Armour: Oh Canada! Blue Jays brought a championship north in 1992

From SABR member Mark Armour at The National Pastime Museum on October 30, 2017:

Twenty-five Octobers ago, baseball’s World Series finally made it north of the border, when the Toronto Blue Jays took on the Atlanta Braves. Canadian teams had been knocking at the door for many years—the Montreal Expos got to the final game of the NLCS in 1981 and competed for a string of division titles, while the Blue Jays had lost three ALCS’s (1985, 1989, and 1991).
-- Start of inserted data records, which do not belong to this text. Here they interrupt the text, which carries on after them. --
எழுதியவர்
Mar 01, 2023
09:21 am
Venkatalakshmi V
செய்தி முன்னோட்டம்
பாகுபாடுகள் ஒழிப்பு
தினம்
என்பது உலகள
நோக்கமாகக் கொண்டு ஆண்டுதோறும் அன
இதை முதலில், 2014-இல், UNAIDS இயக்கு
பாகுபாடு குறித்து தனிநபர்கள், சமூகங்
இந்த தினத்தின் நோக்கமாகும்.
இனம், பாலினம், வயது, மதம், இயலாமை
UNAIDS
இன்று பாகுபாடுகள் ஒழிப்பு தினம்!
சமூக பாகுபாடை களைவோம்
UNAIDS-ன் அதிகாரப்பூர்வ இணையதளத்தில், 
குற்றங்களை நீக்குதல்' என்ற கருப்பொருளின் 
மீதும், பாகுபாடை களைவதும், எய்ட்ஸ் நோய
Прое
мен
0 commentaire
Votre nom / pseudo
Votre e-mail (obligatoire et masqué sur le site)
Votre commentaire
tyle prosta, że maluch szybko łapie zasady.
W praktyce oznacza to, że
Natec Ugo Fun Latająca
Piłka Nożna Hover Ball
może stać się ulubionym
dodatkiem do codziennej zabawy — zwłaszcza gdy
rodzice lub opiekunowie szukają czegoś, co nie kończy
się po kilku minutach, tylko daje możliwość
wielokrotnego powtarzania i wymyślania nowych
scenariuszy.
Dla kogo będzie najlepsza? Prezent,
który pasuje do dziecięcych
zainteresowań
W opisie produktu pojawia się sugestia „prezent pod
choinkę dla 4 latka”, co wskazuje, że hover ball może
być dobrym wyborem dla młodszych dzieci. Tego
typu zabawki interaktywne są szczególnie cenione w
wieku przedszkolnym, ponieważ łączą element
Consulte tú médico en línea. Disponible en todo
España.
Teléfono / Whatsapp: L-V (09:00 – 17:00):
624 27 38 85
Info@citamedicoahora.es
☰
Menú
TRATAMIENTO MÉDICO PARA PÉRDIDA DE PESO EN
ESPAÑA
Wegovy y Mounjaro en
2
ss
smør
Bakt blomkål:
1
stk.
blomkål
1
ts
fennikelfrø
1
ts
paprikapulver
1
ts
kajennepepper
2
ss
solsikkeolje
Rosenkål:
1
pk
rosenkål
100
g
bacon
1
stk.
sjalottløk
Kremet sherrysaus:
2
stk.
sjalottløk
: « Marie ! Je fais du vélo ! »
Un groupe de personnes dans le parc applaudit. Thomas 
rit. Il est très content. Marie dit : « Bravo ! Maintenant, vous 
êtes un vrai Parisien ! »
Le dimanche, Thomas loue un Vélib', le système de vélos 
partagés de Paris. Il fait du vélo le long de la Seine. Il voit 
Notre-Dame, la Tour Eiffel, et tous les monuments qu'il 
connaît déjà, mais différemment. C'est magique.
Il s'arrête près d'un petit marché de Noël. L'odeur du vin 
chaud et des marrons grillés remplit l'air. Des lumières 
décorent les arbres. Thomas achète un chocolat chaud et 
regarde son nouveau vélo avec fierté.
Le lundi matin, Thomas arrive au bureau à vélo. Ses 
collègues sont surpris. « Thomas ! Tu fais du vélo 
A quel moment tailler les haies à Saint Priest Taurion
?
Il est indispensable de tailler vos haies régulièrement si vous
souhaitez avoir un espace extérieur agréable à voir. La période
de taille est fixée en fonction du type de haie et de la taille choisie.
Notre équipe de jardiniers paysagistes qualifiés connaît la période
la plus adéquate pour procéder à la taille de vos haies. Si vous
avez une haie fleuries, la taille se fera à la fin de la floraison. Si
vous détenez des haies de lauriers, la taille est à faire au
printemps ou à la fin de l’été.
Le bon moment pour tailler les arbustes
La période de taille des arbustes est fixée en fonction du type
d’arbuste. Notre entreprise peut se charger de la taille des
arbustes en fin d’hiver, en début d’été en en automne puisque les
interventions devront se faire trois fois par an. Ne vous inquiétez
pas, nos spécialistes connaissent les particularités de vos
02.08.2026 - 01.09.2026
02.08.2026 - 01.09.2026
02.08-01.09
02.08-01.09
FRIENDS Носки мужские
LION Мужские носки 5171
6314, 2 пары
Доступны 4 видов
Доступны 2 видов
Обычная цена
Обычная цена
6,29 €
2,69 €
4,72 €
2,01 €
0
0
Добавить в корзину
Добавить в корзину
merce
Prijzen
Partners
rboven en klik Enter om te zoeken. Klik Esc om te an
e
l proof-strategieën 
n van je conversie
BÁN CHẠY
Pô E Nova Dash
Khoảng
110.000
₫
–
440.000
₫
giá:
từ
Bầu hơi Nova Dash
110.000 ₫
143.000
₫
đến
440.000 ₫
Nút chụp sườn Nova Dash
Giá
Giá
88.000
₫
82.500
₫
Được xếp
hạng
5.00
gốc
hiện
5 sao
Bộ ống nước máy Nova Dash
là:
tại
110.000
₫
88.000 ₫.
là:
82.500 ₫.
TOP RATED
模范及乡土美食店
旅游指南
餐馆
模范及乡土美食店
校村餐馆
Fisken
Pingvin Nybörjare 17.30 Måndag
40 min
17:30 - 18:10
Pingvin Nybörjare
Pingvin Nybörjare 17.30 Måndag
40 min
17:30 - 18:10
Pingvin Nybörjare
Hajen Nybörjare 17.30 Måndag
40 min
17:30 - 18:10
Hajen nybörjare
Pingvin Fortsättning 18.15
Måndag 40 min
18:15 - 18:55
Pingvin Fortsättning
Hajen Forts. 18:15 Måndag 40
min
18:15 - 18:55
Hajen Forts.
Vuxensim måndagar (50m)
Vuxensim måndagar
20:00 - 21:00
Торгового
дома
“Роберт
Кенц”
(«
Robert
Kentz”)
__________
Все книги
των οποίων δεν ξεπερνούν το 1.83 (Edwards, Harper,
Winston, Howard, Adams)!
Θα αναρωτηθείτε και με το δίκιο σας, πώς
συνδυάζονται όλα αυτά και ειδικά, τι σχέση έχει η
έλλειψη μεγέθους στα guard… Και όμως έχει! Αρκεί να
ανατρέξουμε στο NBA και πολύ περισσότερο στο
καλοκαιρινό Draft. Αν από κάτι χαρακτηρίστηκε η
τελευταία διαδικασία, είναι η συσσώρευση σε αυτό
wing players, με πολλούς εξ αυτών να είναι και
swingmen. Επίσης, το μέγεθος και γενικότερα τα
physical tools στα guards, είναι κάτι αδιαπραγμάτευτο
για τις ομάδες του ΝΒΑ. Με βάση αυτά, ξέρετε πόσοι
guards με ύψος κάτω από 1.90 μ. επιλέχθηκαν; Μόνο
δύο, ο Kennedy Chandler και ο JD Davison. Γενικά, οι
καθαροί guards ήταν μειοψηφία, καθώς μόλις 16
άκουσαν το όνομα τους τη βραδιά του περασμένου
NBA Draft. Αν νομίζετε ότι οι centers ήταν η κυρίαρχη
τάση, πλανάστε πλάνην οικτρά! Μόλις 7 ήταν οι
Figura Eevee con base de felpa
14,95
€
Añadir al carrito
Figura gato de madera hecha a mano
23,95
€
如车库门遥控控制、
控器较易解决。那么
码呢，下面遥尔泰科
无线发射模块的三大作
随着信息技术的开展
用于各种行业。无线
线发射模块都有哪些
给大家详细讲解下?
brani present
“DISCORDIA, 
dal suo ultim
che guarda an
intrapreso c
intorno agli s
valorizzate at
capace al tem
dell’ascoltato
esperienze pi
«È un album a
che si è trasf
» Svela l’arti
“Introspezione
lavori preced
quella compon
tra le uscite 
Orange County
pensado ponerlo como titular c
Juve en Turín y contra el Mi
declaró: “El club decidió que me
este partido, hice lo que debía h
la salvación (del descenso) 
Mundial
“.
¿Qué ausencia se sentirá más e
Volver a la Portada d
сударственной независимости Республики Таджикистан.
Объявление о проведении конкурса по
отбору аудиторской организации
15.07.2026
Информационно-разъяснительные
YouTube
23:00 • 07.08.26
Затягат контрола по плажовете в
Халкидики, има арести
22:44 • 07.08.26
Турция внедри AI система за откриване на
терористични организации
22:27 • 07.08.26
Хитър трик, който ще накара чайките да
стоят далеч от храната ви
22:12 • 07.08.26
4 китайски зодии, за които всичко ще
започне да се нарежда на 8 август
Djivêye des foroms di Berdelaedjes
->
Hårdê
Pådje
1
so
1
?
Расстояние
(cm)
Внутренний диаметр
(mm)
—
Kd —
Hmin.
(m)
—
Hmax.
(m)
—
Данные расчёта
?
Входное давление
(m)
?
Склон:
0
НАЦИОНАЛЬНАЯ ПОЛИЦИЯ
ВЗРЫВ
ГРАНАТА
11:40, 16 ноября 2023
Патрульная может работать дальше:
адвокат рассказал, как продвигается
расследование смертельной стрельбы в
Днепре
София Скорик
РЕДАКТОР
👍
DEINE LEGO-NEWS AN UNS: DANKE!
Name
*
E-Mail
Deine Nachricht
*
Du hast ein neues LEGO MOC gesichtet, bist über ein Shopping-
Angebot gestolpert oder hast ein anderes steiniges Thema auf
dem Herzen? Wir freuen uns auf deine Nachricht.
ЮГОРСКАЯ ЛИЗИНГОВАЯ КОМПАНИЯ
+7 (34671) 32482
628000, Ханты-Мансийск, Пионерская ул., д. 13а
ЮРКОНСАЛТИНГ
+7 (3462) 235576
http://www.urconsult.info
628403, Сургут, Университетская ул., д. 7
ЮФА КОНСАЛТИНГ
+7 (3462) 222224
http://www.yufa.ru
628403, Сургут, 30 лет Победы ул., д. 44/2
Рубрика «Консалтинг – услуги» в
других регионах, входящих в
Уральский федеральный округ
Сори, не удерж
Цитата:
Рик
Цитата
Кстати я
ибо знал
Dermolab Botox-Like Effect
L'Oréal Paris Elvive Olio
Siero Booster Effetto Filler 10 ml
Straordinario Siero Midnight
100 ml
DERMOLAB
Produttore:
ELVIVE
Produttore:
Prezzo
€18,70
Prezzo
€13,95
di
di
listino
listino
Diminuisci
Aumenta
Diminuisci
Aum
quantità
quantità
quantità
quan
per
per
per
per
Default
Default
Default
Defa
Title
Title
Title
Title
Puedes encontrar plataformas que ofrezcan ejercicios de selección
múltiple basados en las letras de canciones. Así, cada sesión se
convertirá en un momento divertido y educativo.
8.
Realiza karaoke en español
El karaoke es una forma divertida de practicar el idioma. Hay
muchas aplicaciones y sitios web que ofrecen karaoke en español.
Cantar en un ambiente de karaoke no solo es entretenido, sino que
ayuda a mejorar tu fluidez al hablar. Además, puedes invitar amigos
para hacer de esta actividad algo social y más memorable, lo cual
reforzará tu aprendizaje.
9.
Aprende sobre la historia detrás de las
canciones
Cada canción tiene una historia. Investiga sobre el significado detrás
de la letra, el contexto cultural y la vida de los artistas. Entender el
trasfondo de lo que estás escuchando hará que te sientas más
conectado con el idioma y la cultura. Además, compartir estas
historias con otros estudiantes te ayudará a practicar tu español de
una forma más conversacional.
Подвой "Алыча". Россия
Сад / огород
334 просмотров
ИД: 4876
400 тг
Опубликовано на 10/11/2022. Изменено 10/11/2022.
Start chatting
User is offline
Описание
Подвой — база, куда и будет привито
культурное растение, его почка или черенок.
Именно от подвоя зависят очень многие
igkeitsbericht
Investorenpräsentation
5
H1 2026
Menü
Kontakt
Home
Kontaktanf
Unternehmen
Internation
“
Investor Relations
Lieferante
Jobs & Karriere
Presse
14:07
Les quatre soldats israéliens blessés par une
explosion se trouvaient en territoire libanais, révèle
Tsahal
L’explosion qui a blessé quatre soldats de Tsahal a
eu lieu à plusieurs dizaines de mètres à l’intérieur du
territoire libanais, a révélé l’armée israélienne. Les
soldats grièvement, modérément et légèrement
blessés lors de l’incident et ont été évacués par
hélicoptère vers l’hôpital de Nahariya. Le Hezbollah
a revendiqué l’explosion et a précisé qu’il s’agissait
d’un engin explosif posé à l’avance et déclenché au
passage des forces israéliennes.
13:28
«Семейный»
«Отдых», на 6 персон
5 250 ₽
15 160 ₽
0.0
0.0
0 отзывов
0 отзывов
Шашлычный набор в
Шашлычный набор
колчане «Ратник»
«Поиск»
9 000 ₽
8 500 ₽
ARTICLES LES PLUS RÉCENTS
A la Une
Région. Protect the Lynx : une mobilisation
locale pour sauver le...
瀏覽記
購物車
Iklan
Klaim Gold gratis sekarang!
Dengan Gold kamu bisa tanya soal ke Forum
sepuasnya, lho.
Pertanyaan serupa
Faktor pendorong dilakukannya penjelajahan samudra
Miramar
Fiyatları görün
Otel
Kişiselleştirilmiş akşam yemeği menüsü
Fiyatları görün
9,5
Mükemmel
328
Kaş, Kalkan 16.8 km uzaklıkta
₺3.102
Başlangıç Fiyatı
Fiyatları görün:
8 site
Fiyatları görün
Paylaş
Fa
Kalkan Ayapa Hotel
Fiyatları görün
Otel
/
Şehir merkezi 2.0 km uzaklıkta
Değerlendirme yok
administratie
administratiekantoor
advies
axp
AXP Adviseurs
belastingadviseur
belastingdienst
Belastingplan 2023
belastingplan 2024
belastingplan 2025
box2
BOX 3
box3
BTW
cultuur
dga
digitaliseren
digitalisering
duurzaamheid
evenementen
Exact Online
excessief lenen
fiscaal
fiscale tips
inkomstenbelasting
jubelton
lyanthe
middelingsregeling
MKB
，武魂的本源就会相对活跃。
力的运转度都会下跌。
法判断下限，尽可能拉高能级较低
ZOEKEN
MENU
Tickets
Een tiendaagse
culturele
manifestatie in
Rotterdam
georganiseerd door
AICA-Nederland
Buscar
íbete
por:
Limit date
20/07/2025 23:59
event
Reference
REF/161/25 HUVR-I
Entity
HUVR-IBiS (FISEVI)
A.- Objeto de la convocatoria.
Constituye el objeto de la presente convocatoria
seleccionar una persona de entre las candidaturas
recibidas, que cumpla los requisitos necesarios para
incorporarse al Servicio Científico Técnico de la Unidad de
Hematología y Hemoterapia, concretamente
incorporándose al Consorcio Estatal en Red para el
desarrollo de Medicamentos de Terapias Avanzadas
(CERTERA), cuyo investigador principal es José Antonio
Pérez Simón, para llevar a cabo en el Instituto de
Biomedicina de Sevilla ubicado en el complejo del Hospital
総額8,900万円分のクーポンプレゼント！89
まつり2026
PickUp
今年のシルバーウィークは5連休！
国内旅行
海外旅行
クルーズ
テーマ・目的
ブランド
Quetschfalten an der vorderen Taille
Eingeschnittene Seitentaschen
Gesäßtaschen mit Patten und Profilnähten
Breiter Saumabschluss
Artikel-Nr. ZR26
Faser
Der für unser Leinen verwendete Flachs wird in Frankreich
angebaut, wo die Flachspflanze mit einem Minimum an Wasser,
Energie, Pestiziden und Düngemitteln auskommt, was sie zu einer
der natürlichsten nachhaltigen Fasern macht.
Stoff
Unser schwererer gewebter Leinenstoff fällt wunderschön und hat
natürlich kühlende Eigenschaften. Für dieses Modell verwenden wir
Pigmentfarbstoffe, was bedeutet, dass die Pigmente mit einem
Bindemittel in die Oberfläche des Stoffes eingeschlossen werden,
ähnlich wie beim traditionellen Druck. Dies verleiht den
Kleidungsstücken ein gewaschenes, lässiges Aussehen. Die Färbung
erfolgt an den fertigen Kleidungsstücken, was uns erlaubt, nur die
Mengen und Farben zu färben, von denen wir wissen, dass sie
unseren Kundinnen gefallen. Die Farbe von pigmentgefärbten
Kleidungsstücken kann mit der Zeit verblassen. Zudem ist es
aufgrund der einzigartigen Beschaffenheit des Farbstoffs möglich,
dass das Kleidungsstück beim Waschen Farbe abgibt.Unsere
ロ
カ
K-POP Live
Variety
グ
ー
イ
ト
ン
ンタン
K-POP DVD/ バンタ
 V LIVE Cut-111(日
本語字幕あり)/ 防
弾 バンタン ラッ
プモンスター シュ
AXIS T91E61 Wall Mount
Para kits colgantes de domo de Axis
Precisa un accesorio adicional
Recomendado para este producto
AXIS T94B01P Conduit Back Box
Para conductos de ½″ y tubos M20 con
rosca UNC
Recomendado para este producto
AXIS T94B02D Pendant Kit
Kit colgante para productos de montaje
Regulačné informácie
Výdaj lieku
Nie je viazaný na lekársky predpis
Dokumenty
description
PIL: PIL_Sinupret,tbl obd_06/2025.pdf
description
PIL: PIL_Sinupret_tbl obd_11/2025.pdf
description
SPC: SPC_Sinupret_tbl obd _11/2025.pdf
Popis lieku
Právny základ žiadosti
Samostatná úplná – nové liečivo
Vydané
But until 1992 the World Series had always been an all-USA affair.

Not only had the Blue Jays been a perennial contender (11 straight seasons of 85 or more wins starting in 1983), they had also become an economic behemoth in the game, causing national pundits to wonder how the Red Sox and Yankees would be able to compete with the Blue Jays in the suddenly upside-down AL East.

The reason for the optimism—or pessimism, if you were not the Blue Jays—was the June 1989 opening of Skydome, their wondrous ballpark. Representing the first of what would become a baseball-wide stadium boom, Skydome and its retractable roof were hailed as an engineering marvel, and the stadium featured an adjoining hotel and prepaid luxury suites.